We then gathered our belongings (mainly beer) and strolled down to Bourbon Street where the people-watching was incredible. There were so many unbelievable costumes. People were dressed as anything and everything. It was hysterical. We would hang out on one block, drink and people-watch for an hour, and then move a few more down. Everybody was singing and dancing and having a great time. Pat’s friend Mike and I took a shot of whiskey and at that point, I had the perfect buzz. It was an absolutely perfect day out (I actually came away sunburned) and I felt so incredibly happy with where I was at. There is nowhere else I wanted to be at that moment. We walked around Bourbon Street for another couple of hours, ate some burritos, and went back to Pat, Jordan, and Jon’s house to continue the festivities. We had left before 9 a.m. and returned back just before 7 p.m.. We played beer pong and sat around the bonfire till close to 1 in the morning.
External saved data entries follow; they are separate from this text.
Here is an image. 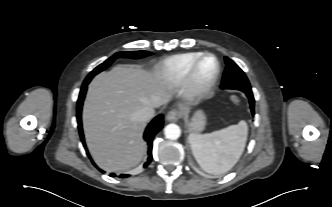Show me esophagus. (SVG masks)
I'll return each mask as SVG.
<instances>
[{
  "mask_svg": "<svg viewBox=\"0 0 332 207\" xmlns=\"http://www.w3.org/2000/svg\"><path fill=\"white\" fill-rule=\"evenodd\" d=\"M180 117H181V112L176 109L170 110L166 115V119L169 122H175V121L179 120Z\"/></svg>",
  "mask_w": 332,
  "mask_h": 207,
  "instance_id": "esophagus-1",
  "label": "esophagus"
}]
</instances>
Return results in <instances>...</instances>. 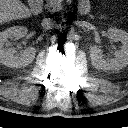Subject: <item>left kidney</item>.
<instances>
[{
  "instance_id": "left-kidney-1",
  "label": "left kidney",
  "mask_w": 128,
  "mask_h": 128,
  "mask_svg": "<svg viewBox=\"0 0 128 128\" xmlns=\"http://www.w3.org/2000/svg\"><path fill=\"white\" fill-rule=\"evenodd\" d=\"M110 39L122 43L121 49L115 51L113 58H105L103 51L97 45L90 46L91 63L96 69L119 70L128 65V33L117 28L108 30Z\"/></svg>"
}]
</instances>
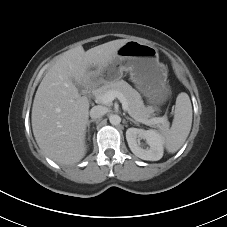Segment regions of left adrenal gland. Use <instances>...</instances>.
Returning <instances> with one entry per match:
<instances>
[{"label": "left adrenal gland", "instance_id": "obj_1", "mask_svg": "<svg viewBox=\"0 0 227 227\" xmlns=\"http://www.w3.org/2000/svg\"><path fill=\"white\" fill-rule=\"evenodd\" d=\"M126 119L129 120V121H131V122H133L134 124H137L138 125V123L135 120H133L132 118L126 116Z\"/></svg>", "mask_w": 227, "mask_h": 227}]
</instances>
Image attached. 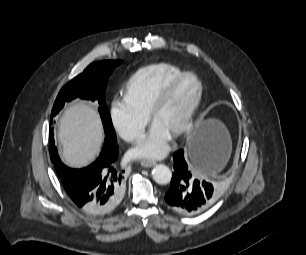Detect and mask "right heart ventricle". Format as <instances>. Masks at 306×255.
<instances>
[{"label":"right heart ventricle","mask_w":306,"mask_h":255,"mask_svg":"<svg viewBox=\"0 0 306 255\" xmlns=\"http://www.w3.org/2000/svg\"><path fill=\"white\" fill-rule=\"evenodd\" d=\"M184 71L169 63H157L138 69L124 87V99L139 113L147 116L159 93Z\"/></svg>","instance_id":"obj_1"}]
</instances>
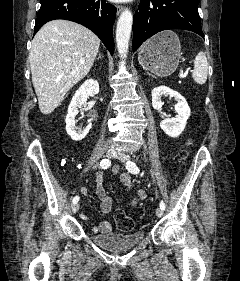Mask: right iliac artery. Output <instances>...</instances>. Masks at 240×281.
I'll return each instance as SVG.
<instances>
[{"label":"right iliac artery","instance_id":"82829eb1","mask_svg":"<svg viewBox=\"0 0 240 281\" xmlns=\"http://www.w3.org/2000/svg\"><path fill=\"white\" fill-rule=\"evenodd\" d=\"M110 165H111V161L109 160V159H103V160H101V162H100V164H99V166H100V168H102V169H107V168H109L110 167ZM79 201V196H75L74 198H73V204H75V203H77Z\"/></svg>","mask_w":240,"mask_h":281}]
</instances>
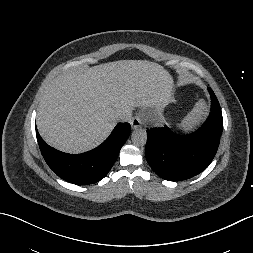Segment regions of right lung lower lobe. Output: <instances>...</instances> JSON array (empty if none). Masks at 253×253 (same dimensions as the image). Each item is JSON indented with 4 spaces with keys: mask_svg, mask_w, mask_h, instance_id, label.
<instances>
[{
    "mask_svg": "<svg viewBox=\"0 0 253 253\" xmlns=\"http://www.w3.org/2000/svg\"><path fill=\"white\" fill-rule=\"evenodd\" d=\"M130 131L129 123H120L99 147L78 155L52 148L45 143L37 130L36 136L42 156L54 173L67 182L88 185L100 181L107 175Z\"/></svg>",
    "mask_w": 253,
    "mask_h": 253,
    "instance_id": "1",
    "label": "right lung lower lobe"
}]
</instances>
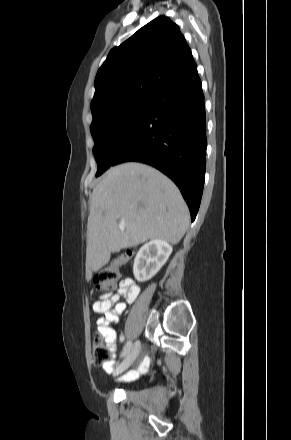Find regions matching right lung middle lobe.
Here are the masks:
<instances>
[{
  "mask_svg": "<svg viewBox=\"0 0 291 440\" xmlns=\"http://www.w3.org/2000/svg\"><path fill=\"white\" fill-rule=\"evenodd\" d=\"M154 102L153 96H139L106 103L91 110L90 131L97 162L96 177L110 166L127 140L143 123Z\"/></svg>",
  "mask_w": 291,
  "mask_h": 440,
  "instance_id": "dd1d6c3e",
  "label": "right lung middle lobe"
}]
</instances>
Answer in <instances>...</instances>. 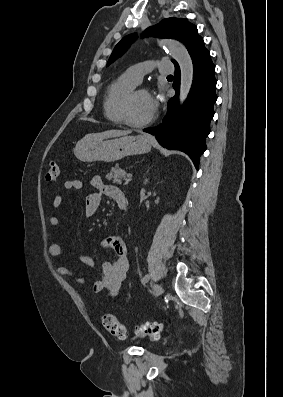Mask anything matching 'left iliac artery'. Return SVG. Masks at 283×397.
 <instances>
[{"label":"left iliac artery","mask_w":283,"mask_h":397,"mask_svg":"<svg viewBox=\"0 0 283 397\" xmlns=\"http://www.w3.org/2000/svg\"><path fill=\"white\" fill-rule=\"evenodd\" d=\"M150 280V275H145V277L143 278V280H142V282L143 283H146V282H148Z\"/></svg>","instance_id":"obj_1"}]
</instances>
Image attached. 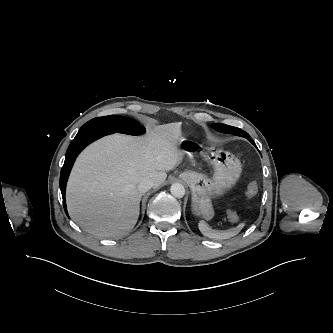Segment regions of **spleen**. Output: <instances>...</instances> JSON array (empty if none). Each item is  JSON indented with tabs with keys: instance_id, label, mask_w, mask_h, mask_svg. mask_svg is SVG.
Segmentation results:
<instances>
[{
	"instance_id": "3e777b00",
	"label": "spleen",
	"mask_w": 333,
	"mask_h": 333,
	"mask_svg": "<svg viewBox=\"0 0 333 333\" xmlns=\"http://www.w3.org/2000/svg\"><path fill=\"white\" fill-rule=\"evenodd\" d=\"M199 230L201 233L209 238L216 239V240H223L231 238L237 235L241 229L244 227V223H240L237 227L231 228L227 231H216L210 229L204 221H200L198 224Z\"/></svg>"
}]
</instances>
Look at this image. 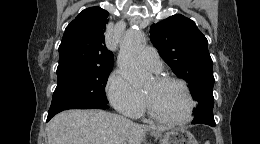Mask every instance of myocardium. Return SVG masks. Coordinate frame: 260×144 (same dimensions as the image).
<instances>
[{"label": "myocardium", "mask_w": 260, "mask_h": 144, "mask_svg": "<svg viewBox=\"0 0 260 144\" xmlns=\"http://www.w3.org/2000/svg\"><path fill=\"white\" fill-rule=\"evenodd\" d=\"M153 81L156 85H163V84H169V83L179 85L184 90V92L188 98L189 110H188L187 116L184 119L173 120V119L166 118V117L162 116L161 114H159L154 109L149 98L145 94H143L145 106H146L149 116L158 122L169 124V125L180 126V125H185V124L189 123L193 118L196 103H195L194 97H193L191 90L188 87L187 83L179 78L169 77V76H157L153 79Z\"/></svg>", "instance_id": "f54148a6"}]
</instances>
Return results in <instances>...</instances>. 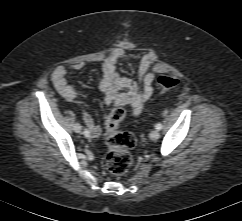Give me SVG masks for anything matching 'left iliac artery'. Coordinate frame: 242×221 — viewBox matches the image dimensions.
<instances>
[{
    "mask_svg": "<svg viewBox=\"0 0 242 221\" xmlns=\"http://www.w3.org/2000/svg\"><path fill=\"white\" fill-rule=\"evenodd\" d=\"M156 129L158 130L162 129V124L161 123L156 124Z\"/></svg>",
    "mask_w": 242,
    "mask_h": 221,
    "instance_id": "44dca946",
    "label": "left iliac artery"
}]
</instances>
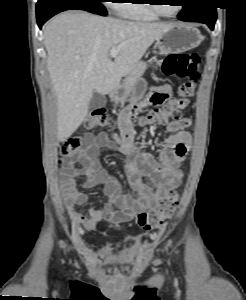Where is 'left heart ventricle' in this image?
<instances>
[{
    "label": "left heart ventricle",
    "instance_id": "b2bd125f",
    "mask_svg": "<svg viewBox=\"0 0 246 300\" xmlns=\"http://www.w3.org/2000/svg\"><path fill=\"white\" fill-rule=\"evenodd\" d=\"M163 2L166 3H172L170 5H161V9L162 11H164L166 14H173L175 13V11H177L178 9V5H175V1H171V0H163Z\"/></svg>",
    "mask_w": 246,
    "mask_h": 300
}]
</instances>
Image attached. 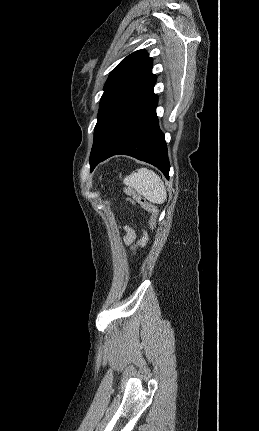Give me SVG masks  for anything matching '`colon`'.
Instances as JSON below:
<instances>
[{
  "label": "colon",
  "mask_w": 259,
  "mask_h": 431,
  "mask_svg": "<svg viewBox=\"0 0 259 431\" xmlns=\"http://www.w3.org/2000/svg\"><path fill=\"white\" fill-rule=\"evenodd\" d=\"M125 191L130 200L138 203L150 214L149 224L152 229H155L157 224L158 208L146 198L138 194L134 189L126 187Z\"/></svg>",
  "instance_id": "5ec220e1"
}]
</instances>
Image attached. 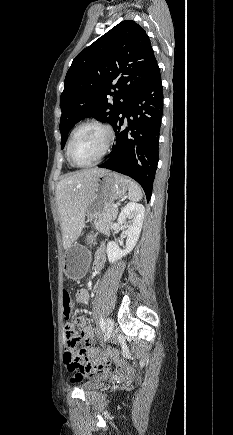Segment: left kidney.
Listing matches in <instances>:
<instances>
[{
    "instance_id": "left-kidney-1",
    "label": "left kidney",
    "mask_w": 233,
    "mask_h": 435,
    "mask_svg": "<svg viewBox=\"0 0 233 435\" xmlns=\"http://www.w3.org/2000/svg\"><path fill=\"white\" fill-rule=\"evenodd\" d=\"M144 213V206L135 202H129L121 210L118 217V223L124 225L126 228V246L125 249L122 250L116 242H108L106 253L110 263H114L133 250L140 236Z\"/></svg>"
}]
</instances>
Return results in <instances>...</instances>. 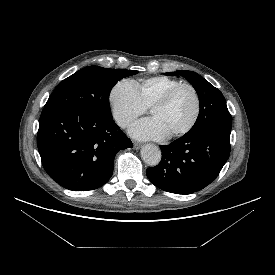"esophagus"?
<instances>
[{
  "label": "esophagus",
  "mask_w": 275,
  "mask_h": 275,
  "mask_svg": "<svg viewBox=\"0 0 275 275\" xmlns=\"http://www.w3.org/2000/svg\"><path fill=\"white\" fill-rule=\"evenodd\" d=\"M133 146H134V149H135V150H138V149L141 148L142 145H141L140 143L134 142V143H133Z\"/></svg>",
  "instance_id": "1"
}]
</instances>
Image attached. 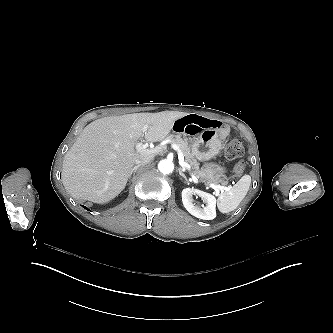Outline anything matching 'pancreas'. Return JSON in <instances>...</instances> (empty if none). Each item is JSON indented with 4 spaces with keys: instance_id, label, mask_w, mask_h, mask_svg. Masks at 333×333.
Segmentation results:
<instances>
[{
    "instance_id": "obj_1",
    "label": "pancreas",
    "mask_w": 333,
    "mask_h": 333,
    "mask_svg": "<svg viewBox=\"0 0 333 333\" xmlns=\"http://www.w3.org/2000/svg\"><path fill=\"white\" fill-rule=\"evenodd\" d=\"M167 138L173 140V144L177 147L178 153H182L185 161L190 165V172L193 173L200 181L205 182L206 184L210 182H217L215 176L221 175V173L209 167L199 169V163L192 154L187 141L182 138V135L171 134L168 135ZM220 183L224 185L226 184L225 181H221Z\"/></svg>"
}]
</instances>
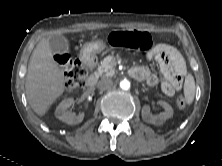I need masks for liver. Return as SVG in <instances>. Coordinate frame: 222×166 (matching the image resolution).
Wrapping results in <instances>:
<instances>
[{
	"label": "liver",
	"mask_w": 222,
	"mask_h": 166,
	"mask_svg": "<svg viewBox=\"0 0 222 166\" xmlns=\"http://www.w3.org/2000/svg\"><path fill=\"white\" fill-rule=\"evenodd\" d=\"M66 78L54 61L49 38H42L34 49L26 76V97L32 110L45 115L65 91Z\"/></svg>",
	"instance_id": "6515ba94"
}]
</instances>
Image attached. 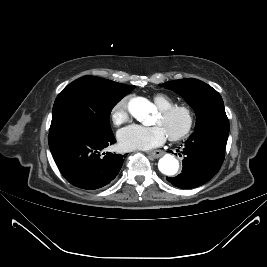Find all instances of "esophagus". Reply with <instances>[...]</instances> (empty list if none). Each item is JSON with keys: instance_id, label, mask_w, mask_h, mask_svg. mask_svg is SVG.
<instances>
[{"instance_id": "1", "label": "esophagus", "mask_w": 267, "mask_h": 267, "mask_svg": "<svg viewBox=\"0 0 267 267\" xmlns=\"http://www.w3.org/2000/svg\"><path fill=\"white\" fill-rule=\"evenodd\" d=\"M148 154L150 156H152L153 158H159V157H161L164 154V151H162V150H155V151L149 152Z\"/></svg>"}]
</instances>
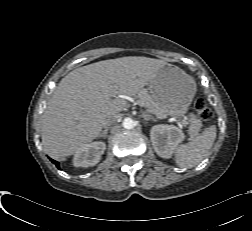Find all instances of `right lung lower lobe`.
Segmentation results:
<instances>
[{"instance_id":"right-lung-lower-lobe-1","label":"right lung lower lobe","mask_w":252,"mask_h":231,"mask_svg":"<svg viewBox=\"0 0 252 231\" xmlns=\"http://www.w3.org/2000/svg\"><path fill=\"white\" fill-rule=\"evenodd\" d=\"M58 168H59V164H58V162L57 161H55V160H52V159H50Z\"/></svg>"}]
</instances>
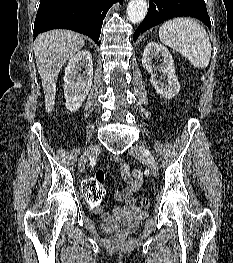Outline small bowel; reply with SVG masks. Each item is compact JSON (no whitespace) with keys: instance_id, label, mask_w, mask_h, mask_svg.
I'll list each match as a JSON object with an SVG mask.
<instances>
[{"instance_id":"obj_1","label":"small bowel","mask_w":233,"mask_h":263,"mask_svg":"<svg viewBox=\"0 0 233 263\" xmlns=\"http://www.w3.org/2000/svg\"><path fill=\"white\" fill-rule=\"evenodd\" d=\"M113 162L118 165L121 178L125 184L122 190L116 191L114 193L115 200L118 202L124 203V205L116 209V212H120L134 204L133 195L135 192L139 190V188L142 185L143 173L139 169L131 170L129 165L120 157H114ZM105 175H106V172H105ZM92 209L98 215H101V216L105 215L101 204L95 205V208H92Z\"/></svg>"}]
</instances>
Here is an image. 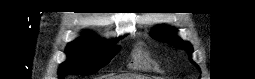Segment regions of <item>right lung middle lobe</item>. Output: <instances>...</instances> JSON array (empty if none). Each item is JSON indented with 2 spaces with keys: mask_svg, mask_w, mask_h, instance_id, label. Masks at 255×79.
<instances>
[{
  "mask_svg": "<svg viewBox=\"0 0 255 79\" xmlns=\"http://www.w3.org/2000/svg\"><path fill=\"white\" fill-rule=\"evenodd\" d=\"M116 40L115 42H117ZM119 48L97 38L81 37L66 49L68 60L61 64L59 78L68 74H91L107 65Z\"/></svg>",
  "mask_w": 255,
  "mask_h": 79,
  "instance_id": "1",
  "label": "right lung middle lobe"
}]
</instances>
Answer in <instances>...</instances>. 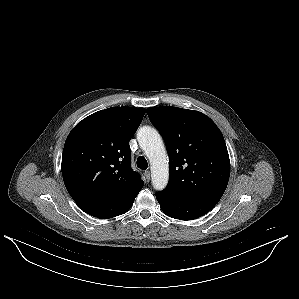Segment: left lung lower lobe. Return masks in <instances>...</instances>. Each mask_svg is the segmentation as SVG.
Masks as SVG:
<instances>
[{"instance_id":"1","label":"left lung lower lobe","mask_w":299,"mask_h":299,"mask_svg":"<svg viewBox=\"0 0 299 299\" xmlns=\"http://www.w3.org/2000/svg\"><path fill=\"white\" fill-rule=\"evenodd\" d=\"M162 211L169 217L193 220L209 212L219 200L201 197H181L156 193Z\"/></svg>"}]
</instances>
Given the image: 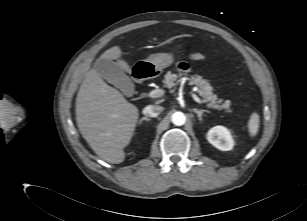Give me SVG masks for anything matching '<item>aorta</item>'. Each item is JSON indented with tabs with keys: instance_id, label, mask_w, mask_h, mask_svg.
Instances as JSON below:
<instances>
[{
	"instance_id": "obj_1",
	"label": "aorta",
	"mask_w": 307,
	"mask_h": 221,
	"mask_svg": "<svg viewBox=\"0 0 307 221\" xmlns=\"http://www.w3.org/2000/svg\"><path fill=\"white\" fill-rule=\"evenodd\" d=\"M171 121L176 126H181L186 122V116L184 113L177 111L174 112L171 116Z\"/></svg>"
}]
</instances>
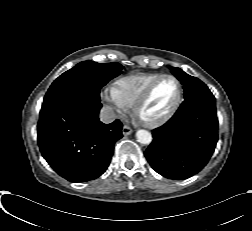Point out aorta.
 Wrapping results in <instances>:
<instances>
[{
	"mask_svg": "<svg viewBox=\"0 0 252 231\" xmlns=\"http://www.w3.org/2000/svg\"><path fill=\"white\" fill-rule=\"evenodd\" d=\"M136 139L140 144L148 145L152 142V135L147 130H138L136 132Z\"/></svg>",
	"mask_w": 252,
	"mask_h": 231,
	"instance_id": "1",
	"label": "aorta"
}]
</instances>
Everyone was so completely wiped out from the day that we decided that our Fat Tuesday was over. Fat Tuesday was honestly one of the coolest days ever and a day I will never forget. I don’t know how many more Mardi Gras my mind and body could physically handle, but Mardi Gras 2009, especially Fat Tuesday, was absolutely incredible. I have waited for this since I moved down here and it definitely didn’t disappoint. I tried my best to explain everything and give you the best details that I could, but until you experience it for yourself, you will never truly know. I am so exhausted right now that it is going to take me a few days to recover. No partying for me this weekend. I am all partied and Mardi Grased out. I hope you enjoyed the post (I know it’s long) and if you want to hear more stories, just let me know. I’ll be putting up videos in the next couple of days. So from Mardi Gras 2009, goodbye and “Laissez Le Bon Temps Roulet.”